Task to carry out
From the first line of the entries below through the line bearing "warga negara utk", write out each line exactly. Omit pictures.

┄┄┄┄┄┄┄┄┄┄┄┄┄┄┄┄┄┄┄┄

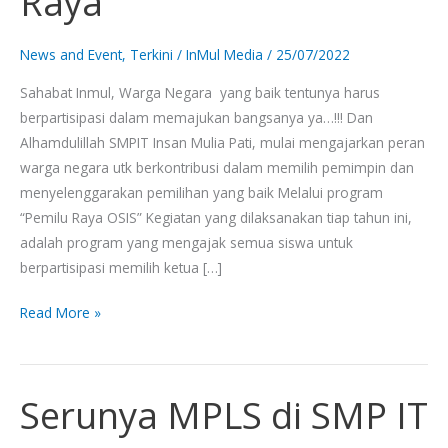
Raya
Pemilu
Raya
News and Event
,
Terkini
/
InMul Media
/
25/07/2022
Sahabat Inmul, Warga Negara yang baik tentunya harus
berpartisipasi dalam memajukan bangsanya ya…!!! Dan
Alhamdulillah SMPIT Insan Mulia Pati, mulai mengajarkan peran
warga negara utk berkontribusi dalam memilih pemimpin dan
menyelenggarakan pemilihan yang baik Melalui program
“Pemilu Raya OSIS” Kegiatan yang dilaksanakan tiap tahun ini,
adalah program yang mengajak semua siswa untuk
berpartisipasi memilih ketua […]
Read More »
Serunya MPLS di SMP IT
Serunya
MPLS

┄┄┄┄┄┄┄┄┄┄┄┄┄┄┄┄┄┄┄┄

Problem solution
Raya
Pemilu
Raya
News and Event
,
Terkini
/
InMul Media
/
25/07/2022
Sahabat Inmul, Warga Negara yang baik tentunya harus
berpartisipasi dalam memajukan bangsanya ya…!!! Dan
Alhamdulillah SMPIT Insan Mulia Pati, mulai mengajarkan peran
warga negara utk berkontribusi dalam memilih pemimpin dan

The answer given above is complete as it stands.